[Extracted data entries]

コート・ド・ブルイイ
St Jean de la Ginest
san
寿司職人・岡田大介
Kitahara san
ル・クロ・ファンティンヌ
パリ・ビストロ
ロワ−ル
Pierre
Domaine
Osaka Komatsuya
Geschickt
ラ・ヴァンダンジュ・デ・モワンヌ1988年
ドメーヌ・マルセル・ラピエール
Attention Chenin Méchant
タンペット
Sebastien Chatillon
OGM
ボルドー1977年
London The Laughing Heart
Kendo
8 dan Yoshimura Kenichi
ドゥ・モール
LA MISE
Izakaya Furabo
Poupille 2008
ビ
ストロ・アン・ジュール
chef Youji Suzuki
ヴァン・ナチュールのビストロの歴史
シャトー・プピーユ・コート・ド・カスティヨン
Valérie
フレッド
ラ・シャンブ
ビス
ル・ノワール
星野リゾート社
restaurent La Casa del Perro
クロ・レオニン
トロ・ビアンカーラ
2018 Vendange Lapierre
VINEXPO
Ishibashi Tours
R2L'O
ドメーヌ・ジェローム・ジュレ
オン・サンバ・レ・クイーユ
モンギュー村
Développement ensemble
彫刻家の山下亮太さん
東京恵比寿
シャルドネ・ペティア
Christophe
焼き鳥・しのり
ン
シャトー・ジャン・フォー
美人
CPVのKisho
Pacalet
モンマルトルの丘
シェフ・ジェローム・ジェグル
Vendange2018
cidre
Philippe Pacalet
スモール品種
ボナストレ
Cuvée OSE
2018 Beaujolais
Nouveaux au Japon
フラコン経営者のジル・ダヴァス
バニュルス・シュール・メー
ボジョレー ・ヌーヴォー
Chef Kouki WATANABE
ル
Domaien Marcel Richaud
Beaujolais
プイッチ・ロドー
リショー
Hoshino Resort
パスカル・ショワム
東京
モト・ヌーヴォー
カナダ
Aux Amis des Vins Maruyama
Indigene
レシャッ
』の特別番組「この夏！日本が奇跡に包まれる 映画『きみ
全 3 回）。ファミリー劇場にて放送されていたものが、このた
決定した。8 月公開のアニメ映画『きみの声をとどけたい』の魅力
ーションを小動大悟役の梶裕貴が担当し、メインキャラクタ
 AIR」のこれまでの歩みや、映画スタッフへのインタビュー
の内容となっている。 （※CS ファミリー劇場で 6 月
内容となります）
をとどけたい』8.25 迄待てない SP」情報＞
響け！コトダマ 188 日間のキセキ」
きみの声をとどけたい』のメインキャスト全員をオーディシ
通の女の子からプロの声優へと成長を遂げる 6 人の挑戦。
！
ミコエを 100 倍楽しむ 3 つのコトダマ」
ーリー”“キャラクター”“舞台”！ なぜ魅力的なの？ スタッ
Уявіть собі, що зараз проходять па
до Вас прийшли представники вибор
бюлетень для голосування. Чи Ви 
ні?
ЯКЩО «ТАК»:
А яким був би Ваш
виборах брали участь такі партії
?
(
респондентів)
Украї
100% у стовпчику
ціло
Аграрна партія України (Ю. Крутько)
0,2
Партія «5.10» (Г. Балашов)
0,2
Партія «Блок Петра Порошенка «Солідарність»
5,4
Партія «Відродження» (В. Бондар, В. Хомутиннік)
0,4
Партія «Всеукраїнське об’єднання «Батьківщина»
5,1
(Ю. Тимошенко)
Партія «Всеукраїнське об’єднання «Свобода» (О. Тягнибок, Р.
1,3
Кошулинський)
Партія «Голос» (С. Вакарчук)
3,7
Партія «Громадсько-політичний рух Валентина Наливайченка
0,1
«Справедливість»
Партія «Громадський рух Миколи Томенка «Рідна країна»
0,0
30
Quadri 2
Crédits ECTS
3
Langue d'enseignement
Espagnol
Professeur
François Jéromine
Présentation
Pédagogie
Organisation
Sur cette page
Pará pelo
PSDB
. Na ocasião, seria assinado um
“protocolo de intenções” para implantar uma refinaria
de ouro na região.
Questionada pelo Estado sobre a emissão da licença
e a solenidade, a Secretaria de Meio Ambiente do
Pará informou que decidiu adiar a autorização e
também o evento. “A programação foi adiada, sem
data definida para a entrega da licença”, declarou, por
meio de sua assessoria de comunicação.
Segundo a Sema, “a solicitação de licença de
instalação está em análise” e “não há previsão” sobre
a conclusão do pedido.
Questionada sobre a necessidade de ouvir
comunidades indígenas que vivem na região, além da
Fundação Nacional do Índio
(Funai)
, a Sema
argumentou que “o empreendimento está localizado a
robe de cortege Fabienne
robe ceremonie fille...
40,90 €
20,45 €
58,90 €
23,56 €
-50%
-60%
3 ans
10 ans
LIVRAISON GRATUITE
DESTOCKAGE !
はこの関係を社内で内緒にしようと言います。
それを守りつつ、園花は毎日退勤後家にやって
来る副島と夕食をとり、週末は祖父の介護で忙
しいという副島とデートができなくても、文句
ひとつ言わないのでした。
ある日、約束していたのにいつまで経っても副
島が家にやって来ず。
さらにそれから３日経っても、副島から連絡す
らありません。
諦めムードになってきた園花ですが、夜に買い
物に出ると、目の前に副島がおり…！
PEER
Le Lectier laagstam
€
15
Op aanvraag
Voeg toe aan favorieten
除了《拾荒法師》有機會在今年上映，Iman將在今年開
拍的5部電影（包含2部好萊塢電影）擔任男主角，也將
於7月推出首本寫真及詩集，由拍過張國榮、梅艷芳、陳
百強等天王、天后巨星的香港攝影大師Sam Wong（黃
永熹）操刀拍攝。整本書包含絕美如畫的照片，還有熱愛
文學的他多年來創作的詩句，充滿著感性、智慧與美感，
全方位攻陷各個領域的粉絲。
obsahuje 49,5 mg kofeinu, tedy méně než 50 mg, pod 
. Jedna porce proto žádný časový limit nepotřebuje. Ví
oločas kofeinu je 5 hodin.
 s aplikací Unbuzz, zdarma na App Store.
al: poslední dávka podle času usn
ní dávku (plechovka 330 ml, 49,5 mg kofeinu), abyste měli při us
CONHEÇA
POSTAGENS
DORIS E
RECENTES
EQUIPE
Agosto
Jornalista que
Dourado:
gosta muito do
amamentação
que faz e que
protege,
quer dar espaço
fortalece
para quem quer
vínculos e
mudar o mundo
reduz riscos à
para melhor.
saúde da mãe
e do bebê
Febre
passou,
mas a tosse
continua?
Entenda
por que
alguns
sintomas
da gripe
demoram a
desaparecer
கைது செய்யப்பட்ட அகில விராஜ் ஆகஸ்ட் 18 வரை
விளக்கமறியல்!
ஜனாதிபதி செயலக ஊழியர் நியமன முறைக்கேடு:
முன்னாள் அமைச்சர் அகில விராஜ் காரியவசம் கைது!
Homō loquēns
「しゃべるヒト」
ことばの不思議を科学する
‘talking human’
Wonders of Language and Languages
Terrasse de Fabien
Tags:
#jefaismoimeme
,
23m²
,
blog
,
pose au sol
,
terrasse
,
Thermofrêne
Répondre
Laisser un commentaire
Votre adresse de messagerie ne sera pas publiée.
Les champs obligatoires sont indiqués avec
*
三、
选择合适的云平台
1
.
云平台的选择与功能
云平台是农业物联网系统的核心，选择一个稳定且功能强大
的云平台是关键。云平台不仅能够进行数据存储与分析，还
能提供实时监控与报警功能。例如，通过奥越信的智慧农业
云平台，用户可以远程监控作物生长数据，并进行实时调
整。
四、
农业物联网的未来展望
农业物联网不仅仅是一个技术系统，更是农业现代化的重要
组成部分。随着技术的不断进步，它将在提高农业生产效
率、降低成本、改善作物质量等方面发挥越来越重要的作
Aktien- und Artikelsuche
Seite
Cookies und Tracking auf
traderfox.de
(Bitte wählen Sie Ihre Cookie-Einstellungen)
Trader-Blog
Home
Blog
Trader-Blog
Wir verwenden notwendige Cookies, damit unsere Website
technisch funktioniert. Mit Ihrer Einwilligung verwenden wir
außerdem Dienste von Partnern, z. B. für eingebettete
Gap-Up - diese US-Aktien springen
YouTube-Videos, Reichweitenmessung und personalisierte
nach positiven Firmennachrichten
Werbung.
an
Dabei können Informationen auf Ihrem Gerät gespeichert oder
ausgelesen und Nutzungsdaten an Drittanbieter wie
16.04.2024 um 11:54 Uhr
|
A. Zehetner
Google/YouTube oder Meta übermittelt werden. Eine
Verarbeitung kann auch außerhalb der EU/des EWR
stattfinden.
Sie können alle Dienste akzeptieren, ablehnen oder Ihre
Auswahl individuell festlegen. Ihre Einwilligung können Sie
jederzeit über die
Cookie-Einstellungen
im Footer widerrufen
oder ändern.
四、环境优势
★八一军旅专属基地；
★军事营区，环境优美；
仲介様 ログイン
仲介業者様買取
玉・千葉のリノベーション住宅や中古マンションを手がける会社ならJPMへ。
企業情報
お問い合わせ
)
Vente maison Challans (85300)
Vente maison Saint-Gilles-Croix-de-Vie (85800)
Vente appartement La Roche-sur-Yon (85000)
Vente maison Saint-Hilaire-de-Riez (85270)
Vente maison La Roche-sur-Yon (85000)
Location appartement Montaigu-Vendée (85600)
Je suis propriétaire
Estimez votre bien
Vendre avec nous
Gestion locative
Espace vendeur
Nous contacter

# What is needed
Search the records above for the string "oder". Copy every line that contains it.

# Result below
Dabei können Informationen auf Ihrem Gerät gespeichert oder
Google/YouTube oder Meta übermittelt werden. Eine
Sie können alle Dienste akzeptieren, ablehnen oder Ihre
oder ändern.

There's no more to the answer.